From my perspective, long URIs are NOT what you want in the long run. Try telling someone on the phone to go to mydomain.com/thread/1222-arabic-text-arabic-text-arabic-text. You'd be lucky to get past the 3rd hyphen without a typo on the users side.

I'm serious, if you're going to use those URIs for promotion, keep them short and sweet - forget about all the keyword laden hyphenation! Plan your taxonomy, your primary category structure, and then go from there.

example.com/category/1222

Okay, someone tell me what's wrong with the above URI? Remember, the category is going to contain at least one primary keyword relative to that content.

On a side note, if you're doing a major overhaul, now would be the time to get rid of the www. host name, you don't need it anymore. ;)

Brett_Tabke

2:03 pm on Nov 29, 2010 (gmt 0)

WebmasterWorld Administrator 10+ Year Member Top Contributors Of The Month



<counter-point>

Remember that URL's and keywords can be used to 'exclude' a page from showing up in searches too.

If you have a page "all about apples", why should google show your page for results for "fruit"?

If you have a url that says "growing and cooking good apples", why should google show your page for "apple cider"?

I still maintain,

"mydomain.com/t1222.html"

Will show up in more long tail searches than:

"mydomain.com/showthread.php?1222-arabic-text-arabic-text-arabic-text"

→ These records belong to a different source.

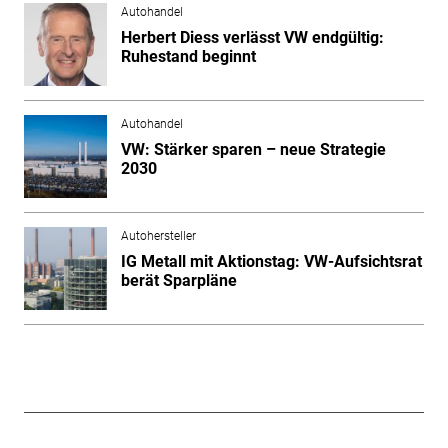
Autohandel
Herbert Diess verlässt VW endgültig:
Ruhestand beginnt
Autohandel
VW: Stärker sparen – neue Strategie
2030
Autohersteller
IG Metall mit Aktionstag: VW-Aufsichtsrat
berät Sparpläne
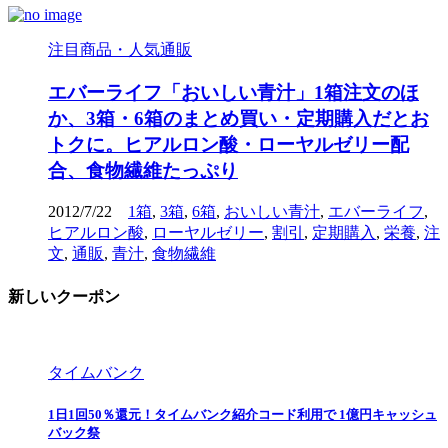
注目商品・人気通販
エバーライフ「おいしい青汁」1箱注文のほ
か、3箱・6箱のまとめ買い・定期購入だとお
トクに。ヒアルロン酸・ローヤルゼリー配
合、食物繊維たっぷり
2012/7/22
1箱
,
3箱
,
6箱
,
おいしい青汁
,
エバーライフ
,
ヒアルロン酸
,
ローヤルゼリー
,
割引
,
定期購入
,
栄養
,
注
文
,
通販
,
青汁
,
食物繊維
新しいクーポン
タイムバンク
1日1回50％還元！タイムバンク紹介コード利用で 1億円キャッシュ
バック祭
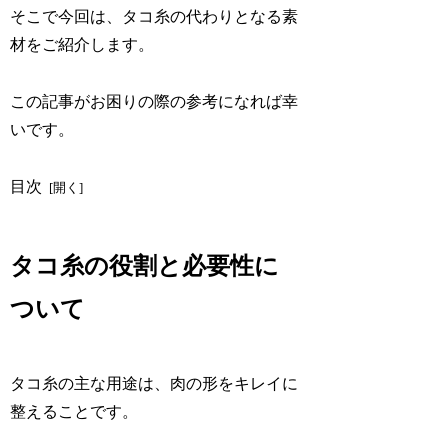
そこで今回は、タコ糸の代わりとなる素
材をご紹介します。
この記事がお困りの際の参考になれば幸
いです。
目次
タコ糸の役割と必要性に
ついて
タコ糸の主な用途は、肉の形をキレイに
整えることです。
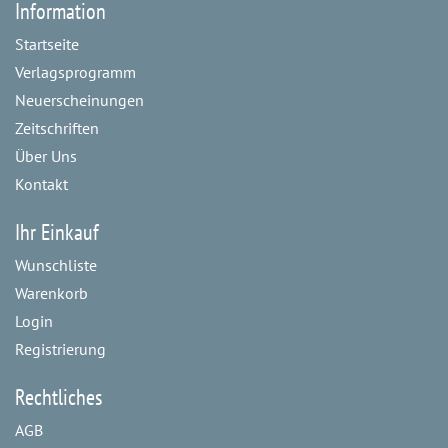
Information
Startseite
Verlagsprogramm
Neuerscheinungen
Zeitschriften
Über Uns
Kontakt
Ihr Einkauf
Wunschliste
Warenkorb
Login
Registrierung
Rechtliches
AGB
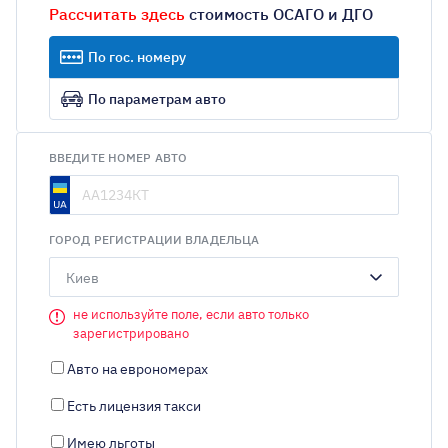
Рассчитать здесь
стоимость ОСАГО и ДГО
По гос. номеру
По параметрам авто
ВВЕДИТЕ НОМЕР АВТО
ГОРОД РЕГИСТРАЦИИ ВЛАДЕЛЬЦА
Киев
не используйте поле, если авто только
зарегистрировано
Авто на еврономерах
Есть лицензия такси
Имею льготы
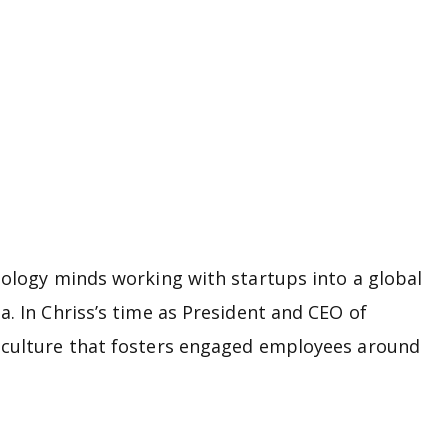
nology minds working with startups into a global
. In Chriss’s time as President and CEO of
a culture that fosters engaged employees around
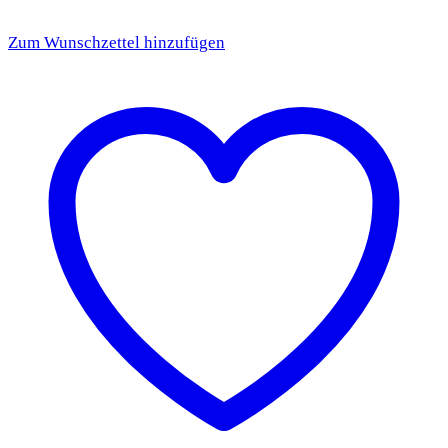
Zum Wunschzettel hinzufügen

The later defines your 'keyword set' (anyone remember the paper on keyword vectors?) This is near the same theory in action. By defining the scope of your page - or making it top heavy towards one topic - you eliminate your possibility of showing up in alternative and often ambiguous long tail searches. Your page becomes so heavy with the keywords in the url, that you take away from the alternative searches.

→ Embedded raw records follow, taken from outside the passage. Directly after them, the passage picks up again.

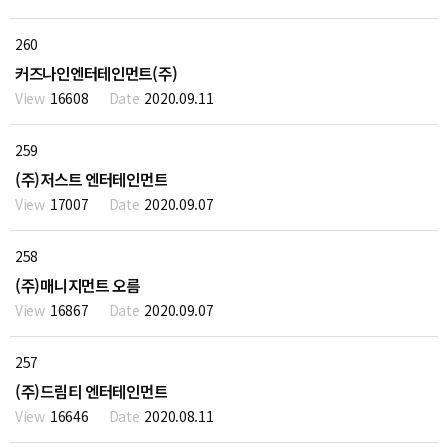
260
커즈나인엔터테인먼트(주)
16608
2020.09.11
259
(주)저스트 엔터테인먼트
17007
2020.09.07
258
(주)매니지먼트 오름
16867
2020.09.07
257
(주)드림티 엔터테인먼트
16646
2020.08.11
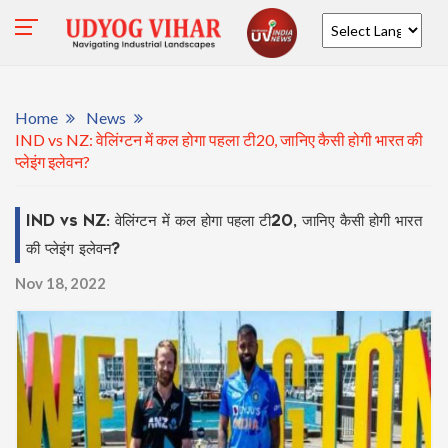
Powered by
Home
News
IND vs NZ: वेलिंग्टन में कल होगा पहला टी20, जानिए कैसी होगी भारत की
प्लेइंग इलेवन?
IND vs NZ: वेलिंग्टन में कल होगा पहला टी20, जानिए कैसी होगी भारत
की प्लेइंग इलेवन?
Nov 18, 2022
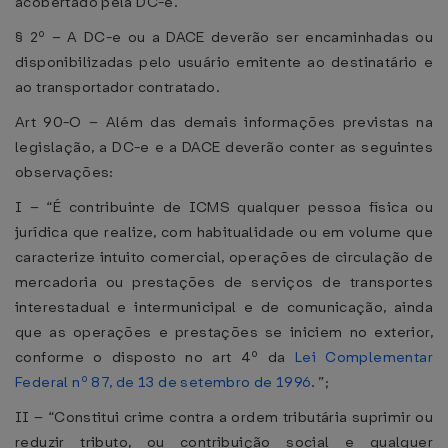
acobertado pela DC-e.
§ 2º – A DC-e ou a DACE deverão ser encaminhadas ou
disponibilizadas pelo usuário emitente ao destinatário e
ao transportador contratado.
Art 90-O – Além das demais informações previstas na
legislação, a DC-e e a DACE deverão conter as seguintes
observações:
I – “É contribuinte de ICMS qualquer pessoa física ou
jurídica que realize, com habitualidade ou em volume que
caracterize intuito comercial, operações de circulação de
mercadoria ou prestações de serviços de transportes
interestadual e intermunicipal e de comunicação, ainda
que as operações e prestações se iniciem no exterior,
conforme o disposto no art 4º da
Lei Complementar
Federal nº 87, de 13 de setembro de 1996
. ”;
II – “Constitui crime contra a ordem tributária suprimir ou
reduzir tributo, ou contribuição social e qualquer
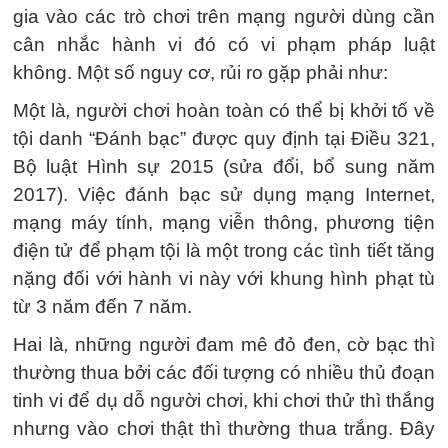
gia vào các trò chơi trên mạng người dùng cần
cân nhắc hành vi đó có vi phạm pháp luật
không. Một số nguy cơ, rủi ro gặp phải như:
Một là
,
người chơi hoàn toàn có thể bị khởi tố về
tội danh “Đánh bạc” được quy định tại Điều 321,
Bộ luật Hình sự 2015 (sửa đổi, bổ sung năm
2017). Việc đánh bạc sử dụng mạng Internet,
mạng máy tính, mạng viễn thông, phương tiện
điện tử để phạm tội là một trong các tình tiết tăng
nặng đối với hành vi này với khung hình phạt tù
từ 3 năm đến 7 năm.
Hai là
,
những người đam mê đỏ đen, cờ bạc thì
thường thua bởi các đối tượng có nhiều thủ đoạn
tinh vi để dụ dỗ người chơi, khi chơi thử thì thắng
nhưng vào chơi thật thì thường thua trắng. Đây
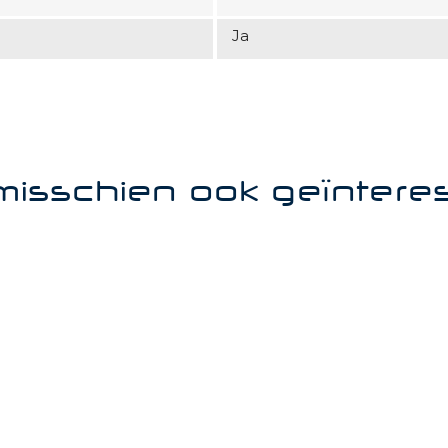
Ja
misschien ook geïntere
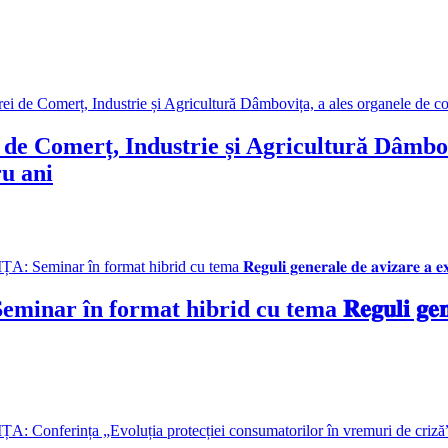
 Comerț, Industrie și Agricultură Dâmbovi
u ani
 cu tema 𝐑𝐞𝐠𝐮𝐥𝐢 𝐠𝐞𝐧𝐞𝐫𝐚𝐥𝐞 𝐝𝐞 𝐚𝐯𝐢𝐳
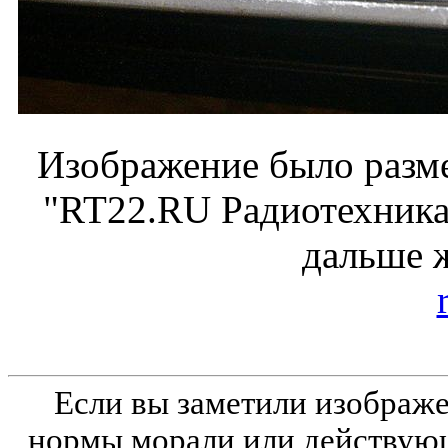
Изображение было разме
"RT22.RU Радиотехника 
дальше 
Если вы заметили изобра
нормы морали или действующ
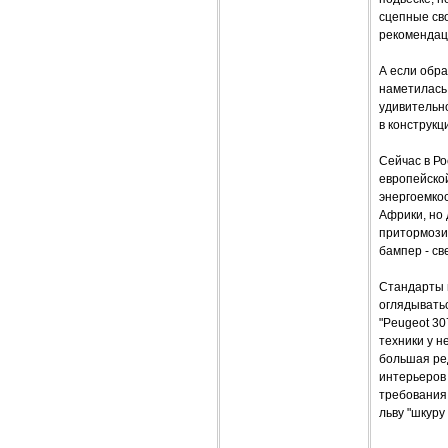
сцепные сво
рекомендац
А если обра
наметилась 
удивительно
в конструкц
Сейчас в Ро
европейской
энергоемкос
Африки, но 
притормозит
бампер - св
Стандарты в
оглядыватьс
"Peugeot 30
техники у н
большая ре
интерьеров 
требования 
льву "шкуру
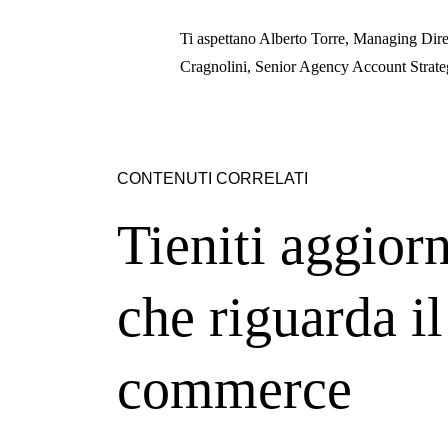
Ti aspettano Alberto Torre, Managing Direc
Cragnolini, Senior Agency Account Strategi
CONTENUTI CORRELATI
Tieniti aggiorn
che riguarda il 
commerce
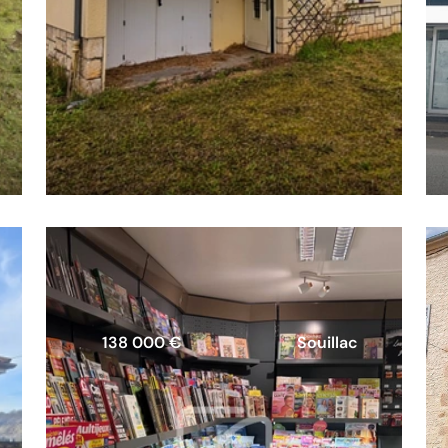
138 000 €
Souillac
Maison individuelle avec garage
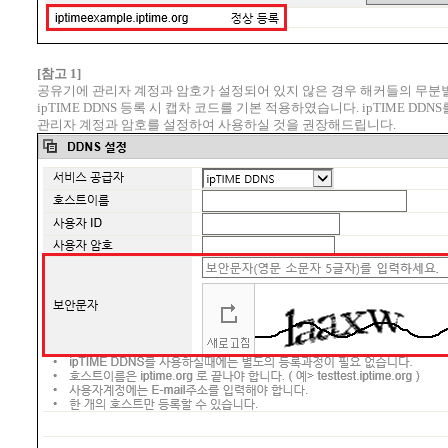
[참고 1]
공유기에 관리자 계정과 암호가 설정되어 있지 않은 경우 해커들의 무분별한 
ipTIME DDNS 등록 시 캡차 코드를 기본 적용하였습니다. ipTIME DD
관리자 계정과 암호를 설정하여 사용하실 것을 권장해드립니다.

I have seen more success (look in your address bar now), with mostly ambiguous urls (especially filenames), than with keyword urls.

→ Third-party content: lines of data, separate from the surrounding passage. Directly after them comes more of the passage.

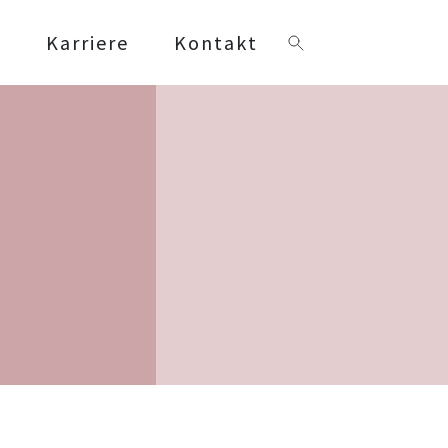
s
Karriere
Kontakt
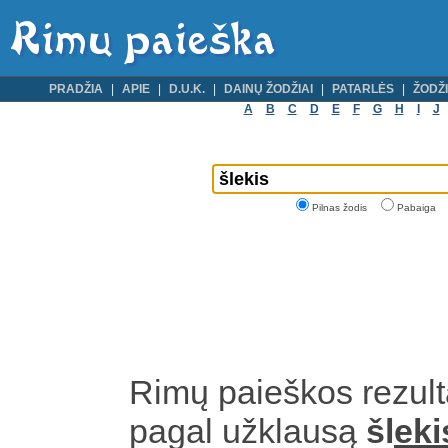
PRADŽIA
APIE
D.U.K.
DAINŲ ŽODŽIAI
PATARLĖS
ŽODŽI
A
B
C
D
E
F
G
H
I
J
Pilnas žodis
Pabaiga
Rimų paieškos rezult
pagal užklausą
šl
eki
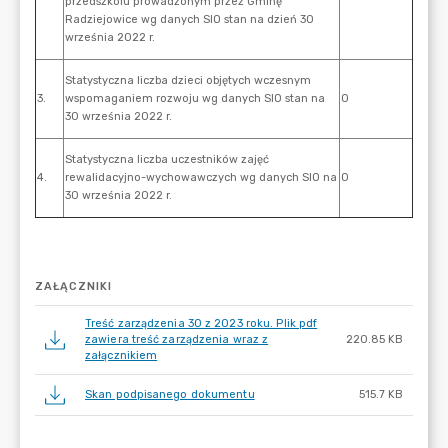
ZAŁĄCZNIKI
Treść zarządzenia 30 z 2023 roku. Plik pdf
zawiera treść zarządzenia wraz z
220.85 KB
załącznikiem
Skan podpisanego dokumentu
515.7 KB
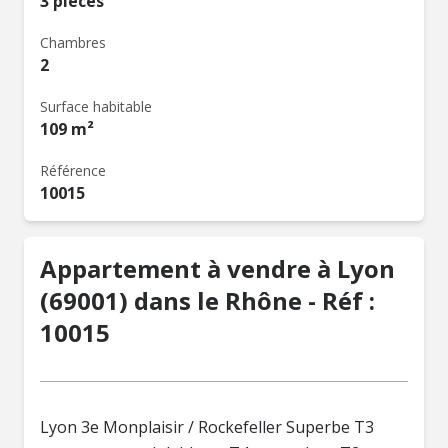
3 pièces
Chambres
2
Surface habitable
109 m²
Référence
10015
Appartement à vendre à Lyon
(69001) dans le Rhône - Réf :
10015
Lyon 3e Monplaisir / Rockefeller Superbe T3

reference: theme pyramids [webmasterworld.com]

Simsi

2:20 pm on Nov 29, 2010 (gmt 0)

WebmasterWorld Senior Member 10+ Year Member



Matt Cutts on using keywords in the URL:

[youtube.com...]

enigma1

3:57 pm on Nov 29, 2010 (gmt 0)

WebmasterWorld Senior Member 10+ Year Member



making it top heavy towards one topic - you eliminate your possibility of showing up in alternative and often ambiguous long tail searches.

I believe the alternative searches will still yield good results for the page with the friendly link. You can try it on the same domain using 2 separate pages with identical content except the link. Eg:
example.com/p123.html
example.com/url-meaning.html

Probably the p123.html will show up as duplicate/redundant page in this case.

Lots of alternative searches have to do with domain rank. But there are certain keywords topic-related which greatly influence the search results. On this phrase:
"Which of these forum thread urls is best for seo?"
I would say urls, seo, best, forum, thread are the keywords (ordered by significance), once substituted with synonyms will alter the search results. But the link keywords is just one factor. Various content elements (title, description, summary etc) are important.

If this forum was using the expanded keywords instead of the thread identifiers, given its current rank, I think the results would be the same for a given search, in other words using either link type.

If it was a forum with low rank now, then keywords in the link will help to bring the page higher for keywords matches. Alternative searches are then subject to the content but given some competition is unlikely to show the page.

Finally identifiers with the url create maintenance and SEO problems in the long run. If the database changes and you port the data to a new db structure the 1222 identifier has to be handled separately via a rule or special routine. While having only keywords simplifies maintenance because the code although totally different, can still create identical urls.